Xu and colleagues compared the performance of the bimodal DCNN combo test with a unimodal DCNN test using OCT alone (DCNN-OCT test), a unimodal DCNN test using fundus alone (DCNN-fundus test) and human expert opinion. The researchers assessed the tests using fundus and OCT images that were retrospectively collected from 827 participants whose diagnoses were previously confirmed by the gold standard of diagnosis.

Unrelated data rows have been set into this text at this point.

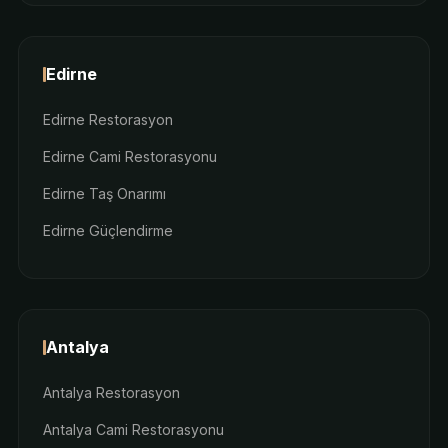
Edirne
Edirne Restorasyon
Edirne Cami Restorasyonu
Edirne Taş Onarımı
Edirne Güçlendirme
Antalya
Antalya Restorasyon
Antalya Cami Restorasyonu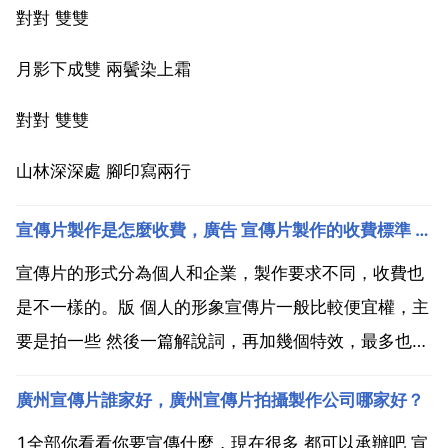
對對 雙雙
月影下成雙 兩鬢染上霜
對對 雙雙
山林深深處 腳印寫兩行
宣傳片製作是怎麼收費，廣告 宣傳片製作的收費標準 收費依據是什麼？
宣傳片的形式分為個人和企業，製作要求不同，收費也
是不一樣的。版 個人的形象宣傳片一般比較便宜權，主
要是拍一些 然後一篇解說詞，再加幾個特效，最多也就
千把塊錢。企業宣傳片的話，差的基本也沒有宣傳的效
廣州宣傳片誰家好，廣州宣傳片拍攝製作公司哪家好？
果，好一點的宣傳片都是幾萬，還要根據拍攝時間長
短，用到哪些器材 是否用演員等等這些因素考慮 廣告
1全部你看看你要宣傳什麼，現在很多 都可以承辦吧 宣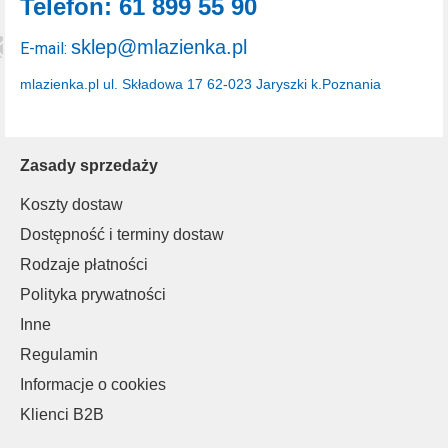
Telefon: 61 899 55 90
sklep@mlazienka.pl
E-mail:
mlazienka.pl
ul. Składowa 17
62-023 Jaryszki k.Poznania
Zasady sprzedaży
Koszty dostaw
Dostępność i terminy dostaw
Rodzaje płatności
Polityka prywatności
Inne
Regulamin
Informacje o cookies
Klienci B2B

The bimodal DCNN-combo test “presented the most promising performance,” Xu said. It demonstrated 87.4% accuracy, 88.8% sensitivity and 95.6% specificity, and was the only machine test to outperform human experts, which comparatively demonstrated 86% accuracy, 88.1% sensitivity and 95.2% specificity. The bimodal DCNN-combo test also achieved a “near-perfect agreement” with the gold standard of diagnosis (K score = 0.841), according to the researchers.

When comparing only the unimodal tests, Xu and colleagues found that DCNN-OCT was more effective than DCNN-fundus imaging in terms of accuracy (83.2% vs. 75%), sensitivity (86% vs. 75%) and specificity (94.1% vs. 91.7%).

Despite these promising findings, Xu acknowledged that the data from this single-center study are limited.

“Thus, multiple-center studies involving more clinical data and various disease types are warranted,” she said. – by Stephanie Viguers

Reference: Xu Z, et al. Automated classification of polypoidal choroidal vasculopathy and other subtypes of AMD using bimodal deep convolutional neural networks. Presented at: American Academy of Ophthalmology annual meeting; Oct. 11-15, 2019; San Francisco.

Disclosure: Xu reports receiving grant support from the Chinese Academy of Medical Sciences (CAMS) Initiative for Innovative Medicine and National Natural Science Foundation of China.